Hazeltine Corporation's terminal division was spun off into Esprit Systems in January 1983. The name of the spin-off refers to the Hazeltine Esprit terminal, which division management felt Hazeltine was not properly marketing.

===1986–present===
Hazeltine was acquired by the Emerson Electric Company in 1986.

In 1990, Emerson spun off its Government and Defense Group, including Hazeltine, to form ESCO Electronics Corporation.

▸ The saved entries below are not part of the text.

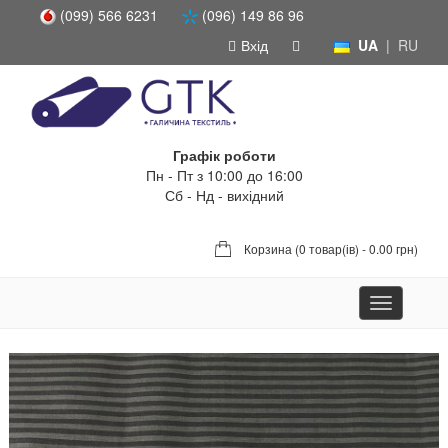
(099) 566 6231
(096) 149 86 96
Вхід
UA
|
RU
Графік роботи
Пн - Пт з 10:00 до 16:00
Сб - Нд - вихідний
Корзина (
0 товар(ів) - 0.00 грн
)
Toggle
navigation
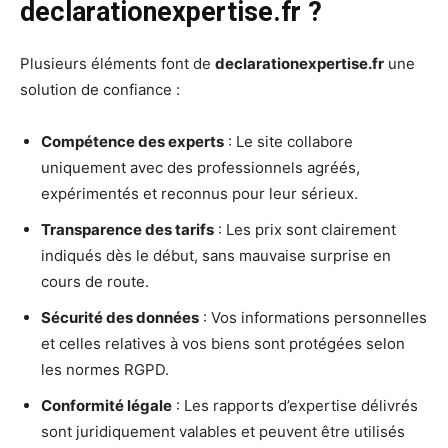
declarationexpertise.fr ?
Plusieurs éléments font de
declarationexpertise.fr
une
solution de confiance :
Compétence des experts
: Le site collabore
uniquement avec des professionnels agréés,
expérimentés et reconnus pour leur sérieux.
Transparence des tarifs
: Les prix sont clairement
indiqués dès le début, sans mauvaise surprise en
cours de route.
Sécurité des données
: Vos informations personnelles
et celles relatives à vos biens sont protégées selon
les normes RGPD.
Conformité légale
: Les rapports d’expertise délivrés
sont juridiquement valables et peuvent être utilisés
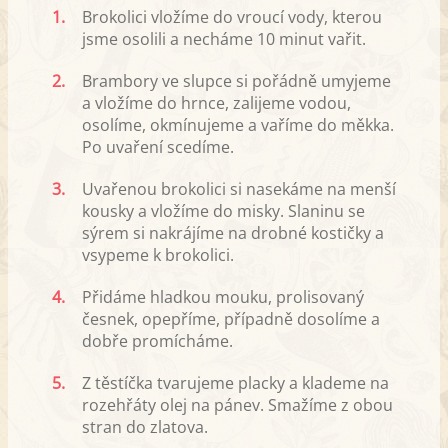
1.
Brokolici vložíme do vroucí vody, kterou
jsme osolili a necháme 10 minut vařit.
2.
Brambory ve slupce si pořádně umyjeme
a vložíme do hrnce, zalijeme vodou,
osolíme, okmínujeme a vaříme do měkka.
Po uvaření scedíme.
3.
Uvařenou brokolici si nasekáme na menší
kousky a vložíme do misky. Slaninu se
sýrem si nakrájíme na drobné kostičky a
vsypeme k brokolici.
4.
Přidáme hladkou mouku, prolisovaný
česnek, opepříme, případně dosolíme a
dobře promícháme.
5.
Z těstíčka tvarujeme placky a klademe na
rozehřáty olej na pánev. Smažíme z obou
stran do zlatova.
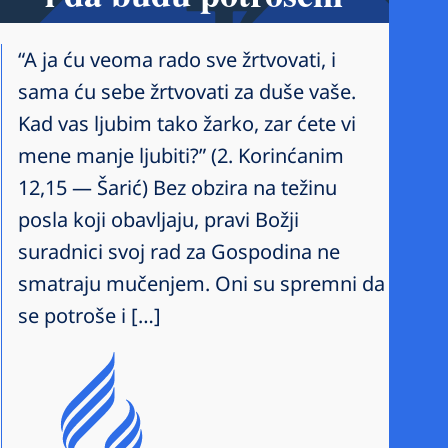
“A ja ću veoma rado sve žrtvovati, i
sama ću sebe žrtvovati za duše vaše.
Kad vas ljubim tako žarko, zar ćete vi
mene manje ljubiti?” (2. Korinćanim
12,15 — Šarić) Bez obzira na težinu
posla koji obavljaju, pravi Božji
suradnici svoj rad za Gospodina ne
smatraju mučenjem. Oni su spremni da
se potroše i […]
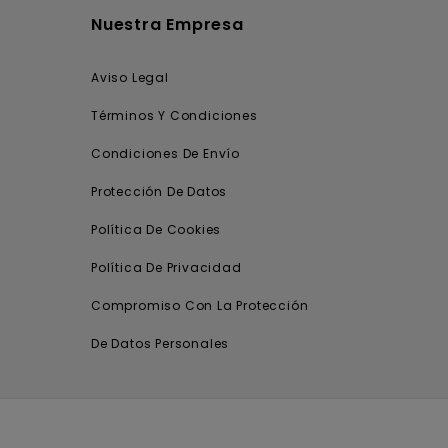
Nuestra Empresa
Aviso Legal
Términos Y Condiciones
Condiciones De Envío
Protección De Datos
Política De Cookies
Política De Privacidad
Compromiso Con La Protección
De Datos Personales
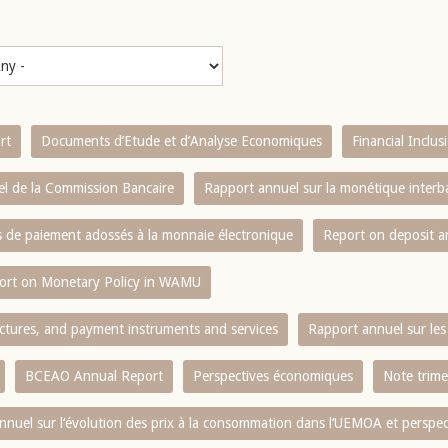
rt
Documents d’Etude et d’Analyse Economiques
Financial Inclu
l de la Commission Bancaire
Rapport annuel sur la monétique inter
es de paiement adossés à la monnaie électronique
Report on deposit 
ort on Monetary Policy in WAMU
ctures, and payment instruments and services
Rapport annuel sur les 
BCEAO Annual Report
Perspectives économiques
Note trime
nnuel sur l‘évolution des prix à la consommation dans l‘UEMOA et perspec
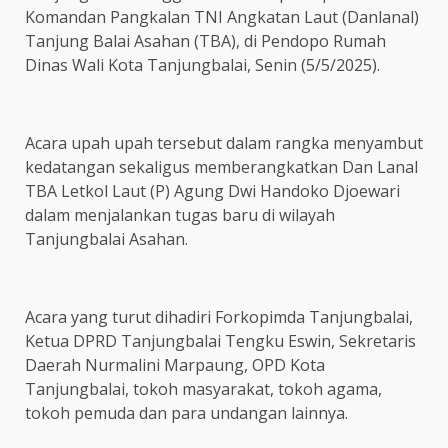
Komandan Pangkalan TNI Angkatan Laut (Danlanal)
Tanjung Balai Asahan (TBA), di Pendopo Rumah
Dinas Wali Kota Tanjungbalai, Senin (5/5/2025).
Acara upah upah tersebut dalam rangka menyambut
kedatangan sekaligus memberangkatkan Dan Lanal
TBA Letkol Laut (P) Agung Dwi Handoko Djoewari
dalam menjalankan tugas baru di wilayah
Tanjungbalai Asahan.
Acara yang turut dihadiri Forkopimda Tanjungbalai,
Ketua DPRD Tanjungbalai Tengku Eswin, Sekretaris
Daerah Nurmalini Marpaung, OPD Kota
Tanjungbalai, tokoh masyarakat, tokoh agama,
tokoh pemuda dan para undangan lainnya.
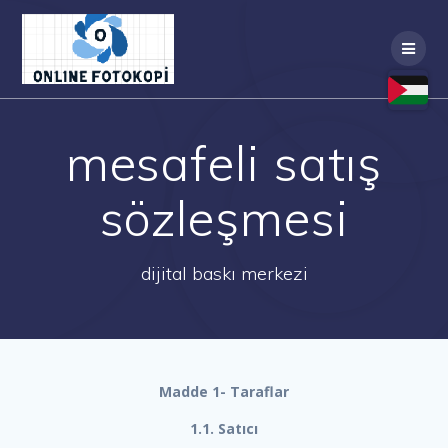
Skip
to
content
mesafeli satış
sözleşmesi
dijital baskı merkezi
Madde 1- Taraflar
1.1. Satıcı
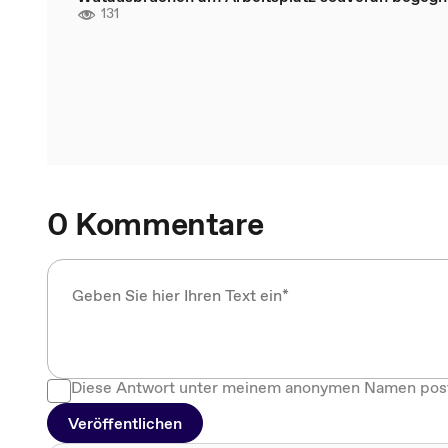
131
0 Kommentare
Diese Antwort unter meinem anonymen Namen pos
Veröffentlichen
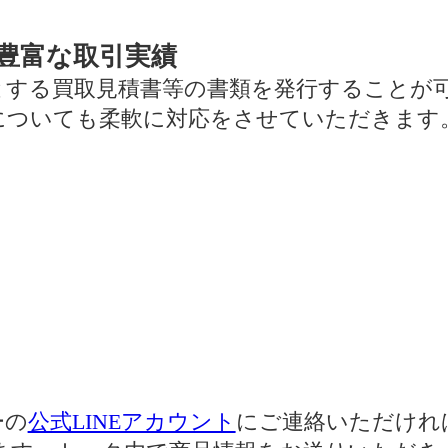
豊富な取引実績
とする買取見積書等の書類を発行することが
についても柔軟に対応をさせていただきます
ーの
公式LINEアカウント
にご連絡いただければ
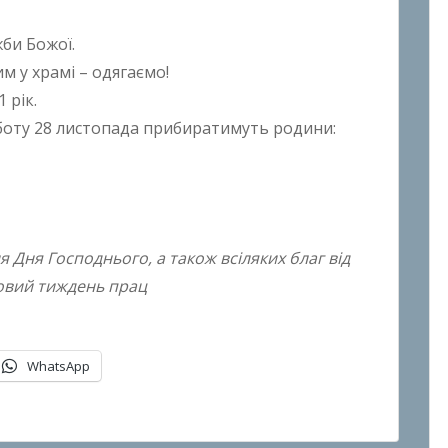
би Божої.
 у храмі – одягаємо!
 рік.
боту 28 листопада прибиратимуть родини:
 Дня Господнього, а також всіляких благ від
овий тиждень прац
WhatsApp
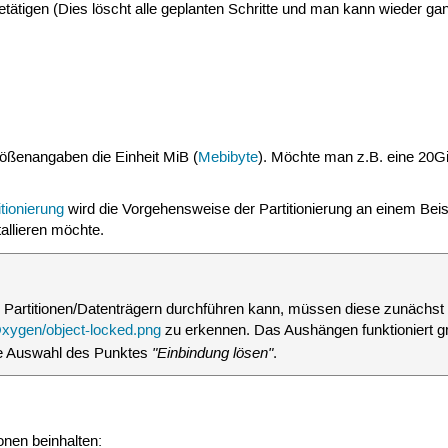
tätigen (Dies löscht alle geplanten Schritte und man kann wieder ga
rößenangaben die Einheit MiB (
Mebibyte
). Möchte man z.B. eine 20Gi
tionierung
wird die Vorgehensweise der Partitionierung an einem Beis
tallieren möchte.
Partitionen/Datenträgern durchführen kann, müssen diese zunächst
zu erkennen. Das Aushängen funktioniert g
"Einbindung lösen"
ie Auswahl des Punktes
.
onen beinhalten:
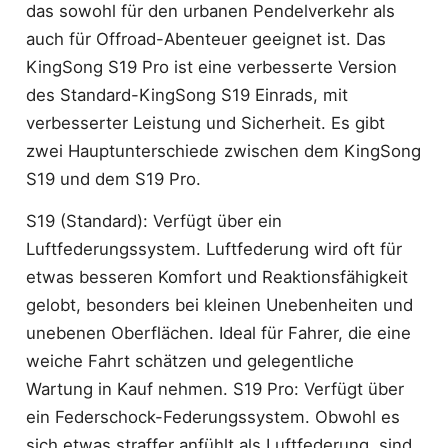
das sowohl für den urbanen Pendelverkehr als
auch für Offroad-Abenteuer geeignet ist. Das
KingSong S19 Pro ist eine verbesserte Version
des Standard-KingSong S19 Einrads, mit
verbesserter Leistung und Sicherheit. Es gibt
zwei Hauptunterschiede zwischen dem KingSong
S19 und dem S19 Pro.
S19 (Standard): Verfügt über ein
Luftfederungssystem. Luftfederung wird oft für
etwas besseren Komfort und Reaktionsfähigkeit
gelobt, besonders bei kleinen Unebenheiten und
unebenen Oberflächen. Ideal für Fahrer, die eine
weiche Fahrt schätzen und gelegentliche
Wartung in Kauf nehmen. S19 Pro: Verfügt über
ein Federschock-Federungssystem. Obwohl es
sich etwas straffer anfühlt als Luftfederung, sind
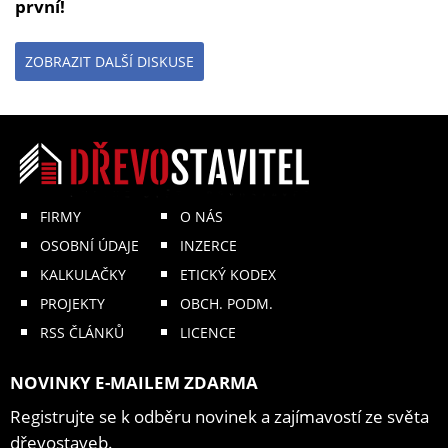
první!
ZOBRAZIT DALŠÍ DISKUSE
FIRMY
O NÁS
OSOBNÍ ÚDAJE
INZERCE
KALKULAČKY
ETICKÝ KODEX
PROJEKTY
OBCH. PODM.
RSS ČLÁNKŮ
LICENCE
NOVINKY E-MAILEM ZDARMA
Registrujte se k odběru novinek a zajímavostí ze světa
dřevostaveb.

Wordmark of GEC-Marconi Hazeltine

In 1996, Hazeltine was acquired from ESCO by GEC-Marconi Electronic Systems Corp., a US subsidiary of The General Electric Company, and renamed GEC-Marconi Hazeltine. ESCO was represented by investment banking firm Quarterdeck Investment Partners, Inc. in a deal which valued Hazeltine at $110 million.

With the 1999 merger of GEC-Marconi and British Aerospace to form BAE Systems, GEC-Marconi Hazeltine was renamed BAE Systems Advanced Systems. In 2002, it was renamed BAE Systems CNIR (Communication, Navigation, Identification and Reconnaissance).

In a 2007 reorganization, the division was folded into BAE Systems Electronics and Integrated Solutions and is currently known as BAE Systems Sensor Systems.